Pristimantis croceoinguinis
- Conservation status: Least Concern (IUCN 3.1)

Scientific classification
- Kingdom: Animalia
- Phylum: Chordata
- Class: Amphibia
- Order: Anura
- Family: Strabomantidae
- Genus: Pristimantis
- Subgenus: Pristimantis
- Species: P. croceoinguinis
- Binomial name: Pristimantis croceoinguinis (Lynch, 1968)
- Synonyms: Eleutherodactylus croceoinguinis Lynch, 1968;

= Pristimantis croceoinguinis =

- Genus: Pristimantis
- Species: croceoinguinis
- Authority: (Lynch, 1968)
- Conservation status: LC
- Synonyms: Eleutherodactylus croceoinguinis Lynch, 1968

Species of frog

Pristimantis croceoinguinis is a species of frog in the family Strabomantidae. It is found in the lowland Amazon rainforest of southern Colombia, eastern Ecuador, and extreme north-eastern Peru, likely also extending into the adjacent Brazil. The specific name croceoinguinis refers to the color of the inguinal spots of this frog. Common name Santa Cecilia robber frog has been proposed for it.

==Description==
Adult males measure 13–18 mm and adult females 18–22 mm in snout–vent length. The snout is subacuminate in dorsal view and round in lateral profile. The tympanum is hidden beneath the skin. The fingertips bear discs but no lateral fringes. The toe discs are slightly smaller than those of the fingers; no lateral fringes or webbing is present. Skin is dorsally pustulate. The dorsum is yellow-brown to brown, with dark brown spotting and white or yellow flecks. The sides are brown to black, blotched with darker brown and flecked with white or yellow. There are two yellow to reddish-orange spots on each side of the groin. The venter is gray to black but usually brown and has cream flecks. They have dark brown bars on a paler brown background. An anal triangle is similarly brown.
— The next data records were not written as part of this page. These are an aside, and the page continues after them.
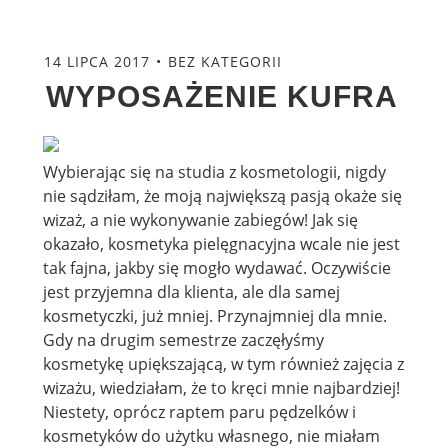
14 LIPCA 2017
BEZ KATEGORII
WYPOSAŻENIE KUFRA
Wybierając się na studia z kosmetologii, nigdy
nie sądziłam, że moją największą pasją okaże się
wizaż, a nie wykonywanie zabiegów! Jak się
okazało, kosmetyka pielęgnacyjna wcale nie jest
tak fajna, jakby się mogło wydawać. Oczywiście
jest przyjemna dla klienta, ale dla samej
kosmetyczki, już mniej. Przynajmniej dla mnie.
Gdy na drugim semestrze zaczęłyśmy
kosmetykę upiększającą, w tym również zajęcia z
wizażu, wiedziałam, że to kręci mnie najbardziej!
Niestety, oprócz raptem paru pędzelków i
kosmetyków do użytku własnego, nie miałam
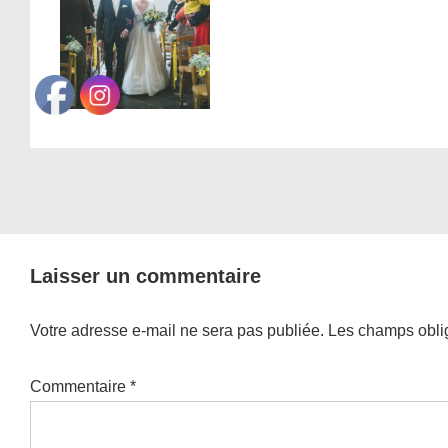
Laisser un commentaire
Votre adresse e-mail ne sera pas publiée.
Les champs oblig
Commentaire
*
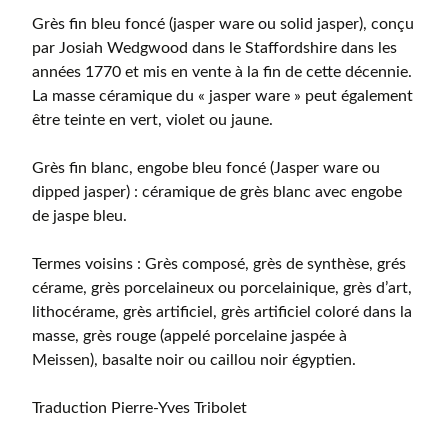
Grès fin bleu foncé (jasper ware ou solid jasper), conçu
par Josiah Wedgwood dans le Staffordshire dans les
années 1770 et mis en vente à la fin de cette décennie.
La masse céramique du « jasper ware » peut également
être teinte en vert, violet ou jaune.
Grès fin blanc, engobe bleu foncé (Jasper ware ou
dipped jasper) : céramique de grès blanc avec engobe
de jaspe bleu.
Termes voisins : Grès composé, grès de synthèse, grés
cérame, grès porcelaineux ou porcelainique, grès d’art,
lithocérame, grès artificiel, grès artificiel coloré dans la
masse, grès rouge (appelé porcelaine jaspée à
Meissen), basalte noir ou caillou noir égyptien.
Traduction Pierre-Yves Tribolet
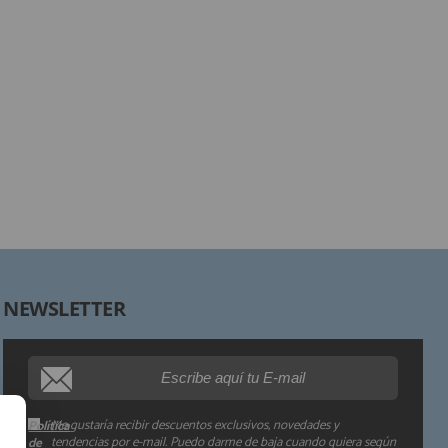
Responsable:
Finalidad:
Legitimación:
Destinatarios:
Derechos:
NEWSLETTER
Procedencia de los datos:
Información adicional:
Me gustaría recibir descuentos exclusivos, novedades y
Política
tendencias por e-mail. Puedo darme de baja cuando quiera según
de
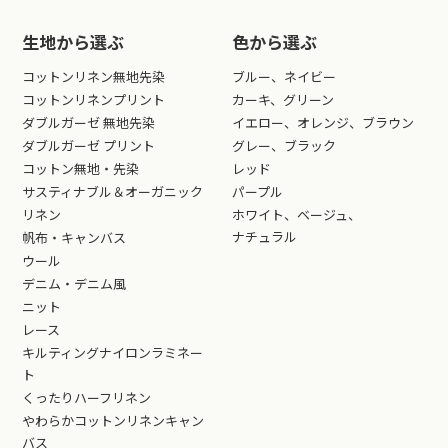
生地から選ぶ
色から選ぶ
コットンリネン無地先染
ブルー、ネイビー
コットンリネンプリント
カーキ、グリーン
ダブルガーゼ 無地先染
イエロー、オレンジ、ブラウン
ダブルガーゼ プリント
グレー、ブラック
コットン無地・先染
レッド
サスティナブル＆オーガニック
パープル
リネン
ホワイト、ベージュ、
ナチュラル
帆布・キャンバス
ウール
デニム・デニム風
ニット
レース
キルティングナイロンラミネー
ト
くったりハーフリネン
やわらかコットンリネンキャン
バス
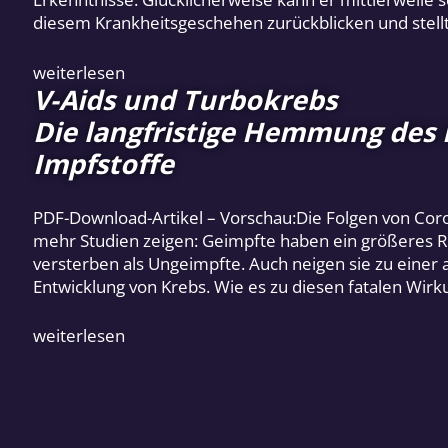
diesem Krankheitsgeschehen zurückblicken und stellt 
weiterlesen
V-Aids und Turbokrebs
Die langfristige Hemmung des
Impfstoffe
PDF-Download-Artikel – Vorschau:Die Folgen von Cor
mehr Studien zeigen: Geimpfte haben ein größeres R
versterben als Ungeimpfte. Auch neigen sie zu ein
Entwicklung von Krebs. Wie es zu diesen fatalen W
weiterlesen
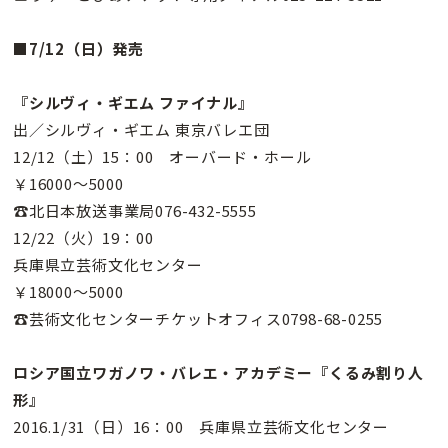
■7/12（日）発売
『シルヴィ・ギエム ファイナル』
出／シルヴィ・ギエム 東京バレエ団
12/12（土）15：00 オーバード・ホール
￥16000〜5000
☎北日本放送事業局076-432-5555
12/22（火）19：00
兵庫県立芸術文化センター
￥18000〜5000
☎芸術文化センターチケットオフィス0798-68-0255
ロシア国立ワガノワ・バレエ・アカデミー『くるみ割り人
形』
2016.1/31（日）16：00 兵庫県立芸術文化センター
==Habitat and conservation==
Pristimantis croceoinguinis occurs in lowland primary rainforest at elevations of 0–1289 m above sea level. It can also be found in lightly disturbed habitats. It is nocturnal and can be found on low vegetation, some 0.5–1.5 m above the ground. Development is presumably direct (i.e., there is no free-living larval stage).

This species is not facing major threats. Large areas of suitable habitat remain, and it is also present in a number of protected areas.